CS Major Newly Employed at Google tells English Major to Follow her Dreams

English major Paige Turner was allegedly nearly shocked into a coma last Wednesday when she was told by her friend in computer science, Tanisha Castillo, to follow her dreams. Castillo had been reportedly offered a job at Google only minutes before the incident, and had gleefully run to tell Turner the news. “I was genuinely happy for her,” said Turner. “There was no doubt in my mind that she had put in the work and that she genuinely deserved this position; but then she had to go and be a dick by telling me to follow my dreams.” Turner had told her friend only the day before that her dream was to work for The Onion or The New York Times, but that a career in teaching or writing instructional manuals was more likely. “After she heard that, she suddenly got so obnoxious,” Turner complained while rolling her eyes. “Like she just started telling me that I shouldn’t let my parents or my fear of failure keep me from shooting for the stars.”

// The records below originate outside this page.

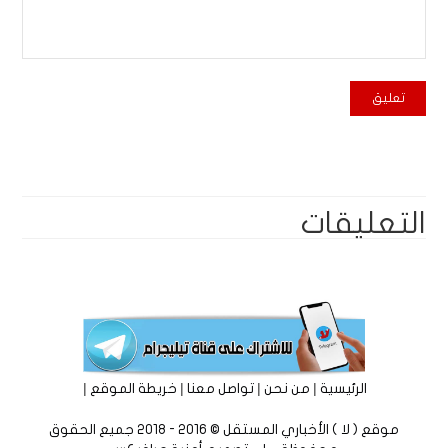
التعليقات
|
|
|
|
الرئيسية
من نحن
تواصل معنا
خريطة الموقع
موقع ( لا ) الأخباري المستقل © 2016 - 2018 جميع الحقوق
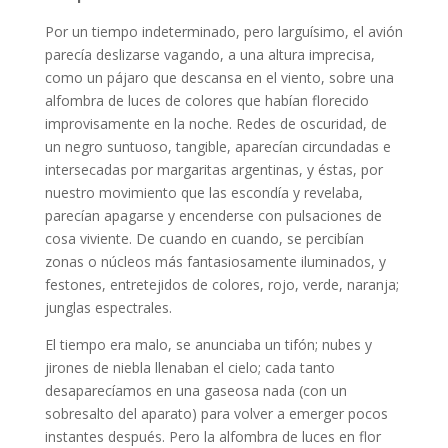
Por un tiempo indeterminado, pero larguísimo, el avión
parecía deslizarse vagando, a una altura imprecisa,
como un pájaro que descansa en el viento, sobre una
alfombra de luces de colores que habían florecido
improvisamente en la noche. Redes de oscuridad, de
un negro suntuoso, tangible, aparecían circundadas e
intersecadas por margaritas argentinas, y éstas, por
nuestro movimiento que las escondía y revelaba,
parecían apagarse y encenderse con pulsaciones de
cosa viviente. De cuando en cuando, se percibían
zonas o núcleos más fantasiosamente iluminados, y
festones, entretejidos de colores, rojo, verde, naranja;
junglas espectrales.
El tiempo era malo, se anunciaba un tifón; nubes y
jirones de niebla llenaban el cielo; cada tanto
desaparecíamos en una gaseosa nada (con un
sobresalto del aparato) para volver a emerger pocos
instantes después. Pero la alfombra de luces en flor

Studies have shown that computer science majors at Cal have a post-graduation employment rate of about 87% into the tech industry while comparatively, 93% of English majors spend their first five years post-graduation finding work at Starbucks, small family owned bookstores, succulent shops, and writing plays for local theater companies to perform. “It’s really not the same thing,” said fellow English major Reid Story. “If some computer science major follows their dream and designs a new app for finding the best organic juice bars or whatever, accomplishing that dream is for sure going to get them enough money to contribute to gentrification in Oakland. If I followed my dream, I’m pretty sure I’d only be able to afford a spot in People’s park, sleeping next to a trash can.”

“I’m just tired of hearing the old platitudes over and over,” said Turner as she put her face in her hands. “How can I follow my dreams if they don’t follow me back?”